[Start of section]
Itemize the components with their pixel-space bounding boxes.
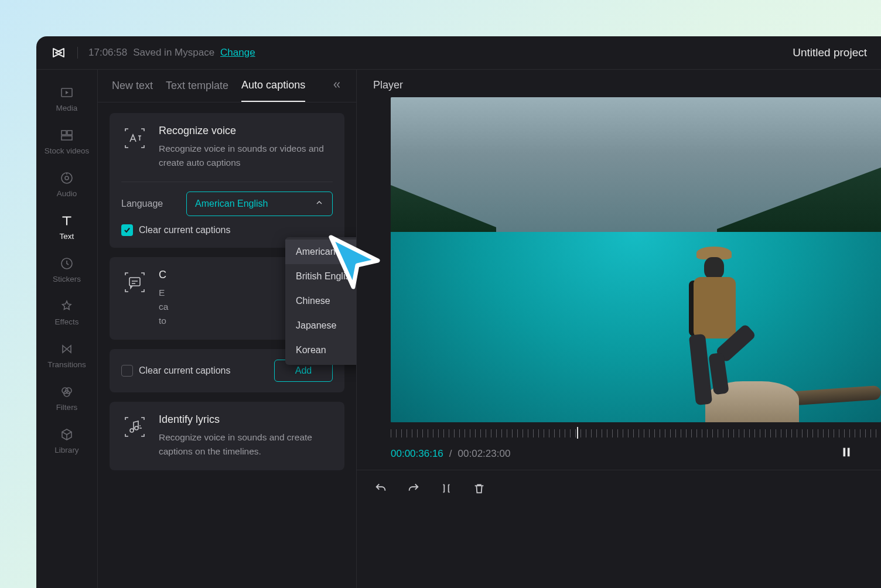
rail-item-text[interactable]: Text xyxy=(36,206,97,249)
audio-icon xyxy=(59,170,74,186)
identify-lyrics-icon xyxy=(121,413,148,440)
svg-rect-3 xyxy=(62,136,72,140)
filters-icon xyxy=(59,384,74,399)
rail-item-library[interactable]: Library xyxy=(36,420,97,463)
svg-rect-10 xyxy=(129,278,140,286)
language-label: Language xyxy=(121,199,163,209)
identify-lyrics-title: Identify lyrics xyxy=(159,413,333,426)
rail-label: Effects xyxy=(54,317,78,326)
rail-label: Media xyxy=(56,104,78,112)
pause-button[interactable] xyxy=(840,446,853,461)
chevron-up-icon xyxy=(315,198,324,210)
recognize-voice-desc: Recognize voice in sounds or videos and … xyxy=(159,142,333,170)
rail-item-stickers[interactable]: Stickers xyxy=(36,249,97,292)
svg-point-12 xyxy=(135,426,138,430)
text-icon xyxy=(59,213,74,228)
app-window: 17:06:58 Saved in Myspace Change Untitle… xyxy=(36,36,881,588)
split-button[interactable] xyxy=(439,481,454,496)
editor-toolbar xyxy=(357,470,881,496)
rail-item-media[interactable]: Media xyxy=(36,78,97,121)
language-option-chinese[interactable]: Chinese xyxy=(285,289,357,313)
time-separator: / xyxy=(449,448,452,460)
rail-item-filters[interactable]: Filters xyxy=(36,377,97,420)
undo-button[interactable] xyxy=(373,481,388,496)
player-panel: Player 00:00:36:16 / 00:02:23:00 xyxy=(357,69,881,588)
app-logo-icon xyxy=(50,45,67,61)
player-header: Player xyxy=(357,70,881,97)
collapse-panel-icon[interactable] xyxy=(332,80,342,93)
tab-auto-captions[interactable]: Auto captions xyxy=(241,70,305,102)
svg-rect-1 xyxy=(62,131,66,135)
left-rail: Media Stock videos Audio Text xyxy=(36,69,98,588)
language-option-korean[interactable]: Korean xyxy=(285,338,357,363)
identify-lyrics-desc: Recognize voice in sounds and create cap… xyxy=(159,430,333,459)
change-link[interactable]: Change xyxy=(220,47,255,59)
svg-point-11 xyxy=(130,429,134,432)
rail-item-effects[interactable]: Effects xyxy=(36,292,97,334)
rail-label: Text xyxy=(60,232,74,241)
captions-desc: E ca to xyxy=(159,286,168,328)
tab-new-text[interactable]: New text xyxy=(112,70,153,102)
clear-captions-label-2: Clear current captions xyxy=(139,365,231,376)
saved-location-text: Saved in Myspace xyxy=(133,47,214,59)
language-dropdown[interactable]: American English xyxy=(186,192,333,216)
rail-item-transitions[interactable]: Transitions xyxy=(36,334,97,377)
identify-lyrics-card: Identify lyrics Recognize voice in sound… xyxy=(110,402,344,470)
save-timestamp: 17:06:58 xyxy=(88,47,127,59)
recognize-voice-title: Recognize voice xyxy=(159,125,333,137)
rail-label: Library xyxy=(54,446,78,454)
rail-label: Stickers xyxy=(53,275,81,283)
recognize-voice-icon xyxy=(121,125,148,152)
recognize-voice-card: Recognize voice Recognize voice in sound… xyxy=(110,113,344,248)
project-title: Untitled project xyxy=(793,46,867,59)
clear-captions-checkbox-2[interactable] xyxy=(121,365,133,377)
rail-label: Transitions xyxy=(47,360,86,369)
media-icon xyxy=(59,85,74,100)
rail-label: Audio xyxy=(57,189,77,198)
captions-icon xyxy=(121,269,148,296)
main-area: Media Stock videos Audio Text xyxy=(36,69,881,588)
language-option-american-english[interactable]: American English xyxy=(285,240,357,264)
time-current: 00:00:36:16 xyxy=(391,448,443,460)
stickers-icon xyxy=(59,256,74,271)
svg-rect-14 xyxy=(848,448,850,457)
top-bar: 17:06:58 Saved in Myspace Change Untitle… xyxy=(36,36,881,69)
redo-button[interactable] xyxy=(406,481,421,496)
svg-point-5 xyxy=(65,176,69,180)
transitions-icon xyxy=(59,341,74,357)
rail-item-audio[interactable]: Audio xyxy=(36,163,97,206)
rail-label: Stock videos xyxy=(45,146,90,155)
clear-captions-label: Clear current captions xyxy=(139,225,231,235)
time-total: 00:02:23:00 xyxy=(458,448,511,460)
language-option-british-english[interactable]: British English xyxy=(285,264,357,289)
stock-videos-icon xyxy=(59,128,74,143)
time-display: 00:00:36:16 / 00:02:23:00 xyxy=(391,446,881,461)
video-preview[interactable] xyxy=(391,97,881,422)
library-icon xyxy=(59,427,74,442)
tab-text-template[interactable]: Text template xyxy=(166,70,228,102)
language-option-japanese[interactable]: Japanese xyxy=(285,313,357,338)
captions-title: C xyxy=(159,269,168,281)
divider xyxy=(77,47,78,59)
svg-rect-2 xyxy=(67,131,72,135)
language-dropdown-menu: American English British English Chinese… xyxy=(285,237,357,365)
timeline-ruler[interactable] xyxy=(391,429,881,437)
text-tabs: New text Text template Auto captions xyxy=(98,70,356,102)
rail-label: Filters xyxy=(56,403,78,412)
rail-item-stock-videos[interactable]: Stock videos xyxy=(36,121,97,163)
delete-button[interactable] xyxy=(472,481,487,496)
clear-captions-checkbox[interactable] xyxy=(121,224,133,236)
language-selected: American English xyxy=(195,199,268,209)
svg-rect-13 xyxy=(844,448,846,457)
center-panel: New text Text template Auto captions xyxy=(98,69,357,588)
effects-icon xyxy=(59,299,74,314)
[End of section]
* _Work instructions_
Please reproduce every record exactly, leaving the pictures out.

* _Your response_
Itemize the components with their pixel-space bounding boxes.
rail-item-text[interactable]: Text xyxy=(36,206,97,249)
audio-icon xyxy=(59,170,74,186)
identify-lyrics-icon xyxy=(121,413,148,440)
svg-rect-3 xyxy=(62,136,72,140)
filters-icon xyxy=(59,384,74,399)
rail-item-library[interactable]: Library xyxy=(36,420,97,463)
svg-rect-10 xyxy=(129,278,140,286)
language-label: Language xyxy=(121,199,163,209)
identify-lyrics-title: Identify lyrics xyxy=(159,413,333,426)
rail-label: Effects xyxy=(54,317,78,326)
rail-label: Media xyxy=(56,104,78,112)
pause-button[interactable] xyxy=(840,446,853,461)
chevron-up-icon xyxy=(315,198,324,210)
recognize-voice-desc: Recognize voice in sounds or videos and … xyxy=(159,142,333,170)
rail-item-stickers[interactable]: Stickers xyxy=(36,249,97,292)
svg-point-12 xyxy=(135,426,138,430)
text-icon xyxy=(59,213,74,228)
app-window: 17:06:58 Saved in Myspace Change Untitle… xyxy=(36,36,881,588)
split-button[interactable] xyxy=(439,481,454,496)
editor-toolbar xyxy=(357,470,881,496)
rail-item-media[interactable]: Media xyxy=(36,78,97,121)
language-option-chinese[interactable]: Chinese xyxy=(285,289,357,313)
time-separator: / xyxy=(449,448,452,460)
rail-item-filters[interactable]: Filters xyxy=(36,377,97,420)
undo-button[interactable] xyxy=(373,481,388,496)
player-panel: Player 00:00:36:16 / 00:02:23:00 xyxy=(357,69,881,588)
app-logo-icon xyxy=(50,45,67,61)
player-header: Player xyxy=(357,70,881,97)
collapse-panel-icon[interactable] xyxy=(332,80,342,93)
tab-auto-captions[interactable]: Auto captions xyxy=(241,70,305,102)
svg-rect-1 xyxy=(62,131,66,135)
left-rail: Media Stock videos Audio Text xyxy=(36,69,98,588)
language-option-korean[interactable]: Korean xyxy=(285,338,357,363)
identify-lyrics-desc: Recognize voice in sounds and create cap… xyxy=(159,430,333,459)
change-link[interactable]: Change xyxy=(220,47,255,59)
svg-point-11 xyxy=(130,429,134,432)
rail-item-effects[interactable]: Effects xyxy=(36,292,97,334)
rail-label: Text xyxy=(60,232,74,241)
captions-desc: E ca to xyxy=(159,286,168,328)
tab-new-text[interactable]: New text xyxy=(112,70,153,102)
clear-captions-label-2: Clear current captions xyxy=(139,365,231,376)
saved-location-text: Saved in Myspace xyxy=(133,47,214,59)
language-dropdown[interactable]: American English xyxy=(186,192,333,216)
rail-item-transitions[interactable]: Transitions xyxy=(36,334,97,377)
identify-lyrics-card: Identify lyrics Recognize voice in sound… xyxy=(110,402,344,470)
save-timestamp: 17:06:58 xyxy=(88,47,127,59)
recognize-voice-title: Recognize voice xyxy=(159,125,333,137)
rail-label: Library xyxy=(54,446,78,454)
rail-label: Stickers xyxy=(53,275,81,283)
recognize-voice-icon xyxy=(121,125,148,152)
recognize-voice-card: Recognize voice Recognize voice in sound… xyxy=(110,113,344,248)
project-title: Untitled project xyxy=(793,46,867,59)
clear-captions-checkbox-2[interactable] xyxy=(121,365,133,377)
rail-label: Transitions xyxy=(47,360,86,369)
media-icon xyxy=(59,85,74,100)
rail-label: Audio xyxy=(57,189,77,198)
captions-icon xyxy=(121,269,148,296)
main-area: Media Stock videos Audio Text xyxy=(36,69,881,588)
language-option-american-english[interactable]: American English xyxy=(285,240,357,264)
time-current: 00:00:36:16 xyxy=(391,448,443,460)
stickers-icon xyxy=(59,256,74,271)
svg-rect-14 xyxy=(848,448,850,457)
top-bar: 17:06:58 Saved in Myspace Change Untitle… xyxy=(36,36,881,69)
redo-button[interactable] xyxy=(406,481,421,496)
svg-point-5 xyxy=(65,176,69,180)
transitions-icon xyxy=(59,341,74,357)
rail-item-audio[interactable]: Audio xyxy=(36,163,97,206)
rail-label: Stock videos xyxy=(45,146,90,155)
clear-captions-label: Clear current captions xyxy=(139,225,231,235)
time-total: 00:02:23:00 xyxy=(458,448,511,460)
language-option-british-english[interactable]: British English xyxy=(285,264,357,289)
stock-videos-icon xyxy=(59,128,74,143)
time-display: 00:00:36:16 / 00:02:23:00 xyxy=(391,446,881,461)
video-preview[interactable] xyxy=(391,97,881,422)
library-icon xyxy=(59,427,74,442)
tab-text-template[interactable]: Text template xyxy=(166,70,228,102)
language-option-japanese[interactable]: Japanese xyxy=(285,313,357,338)
captions-title: C xyxy=(159,269,168,281)
divider xyxy=(77,47,78,59)
svg-rect-2 xyxy=(67,131,72,135)
language-dropdown-menu: American English British English Chinese… xyxy=(285,237,357,365)
timeline-ruler[interactable] xyxy=(391,429,881,437)
text-tabs: New text Text template Auto captions xyxy=(98,70,356,102)
rail-label: Filters xyxy=(56,403,78,412)
rail-item-stock-videos[interactable]: Stock videos xyxy=(36,121,97,163)
delete-button[interactable] xyxy=(472,481,487,496)
clear-captions-checkbox[interactable] xyxy=(121,224,133,236)
language-selected: American English xyxy=(195,199,268,209)
svg-rect-13 xyxy=(844,448,846,457)
center-panel: New text Text template Auto captions xyxy=(98,69,357,588)
effects-icon xyxy=(59,299,74,314)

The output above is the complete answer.